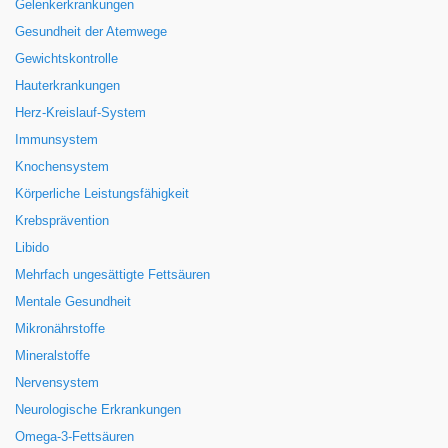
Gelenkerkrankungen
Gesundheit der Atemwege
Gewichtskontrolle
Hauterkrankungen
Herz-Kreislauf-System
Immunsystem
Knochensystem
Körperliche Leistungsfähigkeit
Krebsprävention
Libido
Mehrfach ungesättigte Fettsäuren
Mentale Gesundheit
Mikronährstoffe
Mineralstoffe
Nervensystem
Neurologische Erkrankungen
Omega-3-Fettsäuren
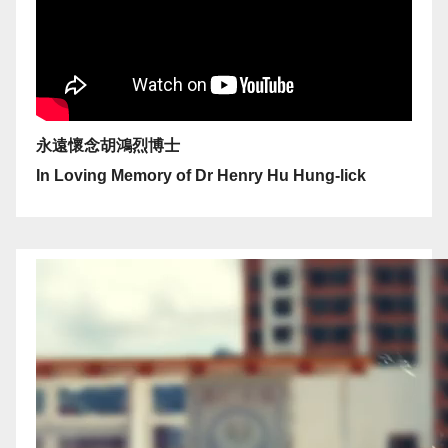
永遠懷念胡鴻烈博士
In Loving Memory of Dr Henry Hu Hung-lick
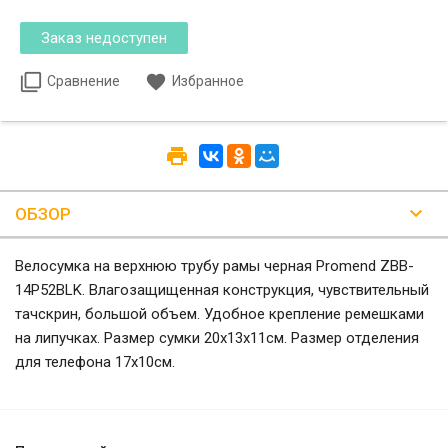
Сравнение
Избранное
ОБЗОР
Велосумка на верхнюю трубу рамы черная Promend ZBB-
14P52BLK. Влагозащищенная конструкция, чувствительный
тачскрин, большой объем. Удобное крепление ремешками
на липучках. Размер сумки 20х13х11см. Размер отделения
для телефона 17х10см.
**********
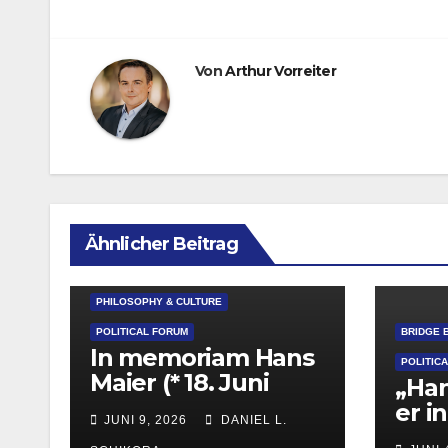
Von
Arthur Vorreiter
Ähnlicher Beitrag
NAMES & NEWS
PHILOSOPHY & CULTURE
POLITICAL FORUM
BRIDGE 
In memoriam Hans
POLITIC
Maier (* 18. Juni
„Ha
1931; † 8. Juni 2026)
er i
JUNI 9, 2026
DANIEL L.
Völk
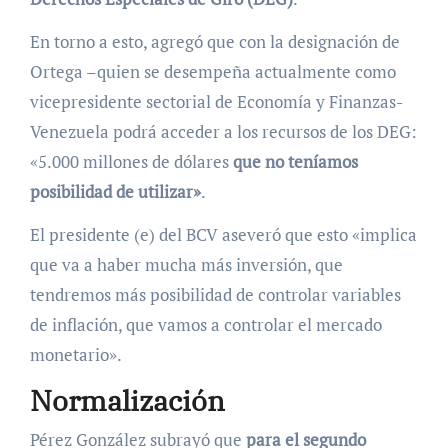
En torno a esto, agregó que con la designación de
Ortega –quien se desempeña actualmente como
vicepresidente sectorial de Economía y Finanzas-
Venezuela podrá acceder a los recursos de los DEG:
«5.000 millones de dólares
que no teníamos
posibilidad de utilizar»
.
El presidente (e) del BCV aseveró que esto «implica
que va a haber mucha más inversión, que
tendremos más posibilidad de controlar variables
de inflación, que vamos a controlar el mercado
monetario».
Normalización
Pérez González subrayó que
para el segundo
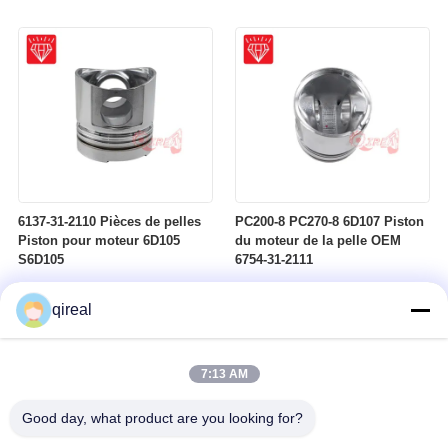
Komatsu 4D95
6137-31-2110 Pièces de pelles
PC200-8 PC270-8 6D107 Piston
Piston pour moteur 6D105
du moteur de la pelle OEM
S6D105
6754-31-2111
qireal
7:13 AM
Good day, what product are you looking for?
**********
_Your instructions:_
The expected answer is a copy of each line above containing "Fettsäuren".

_Task result:_
Mehrfach ungesättigte Fettsäuren
Omega-3-Fettsäuren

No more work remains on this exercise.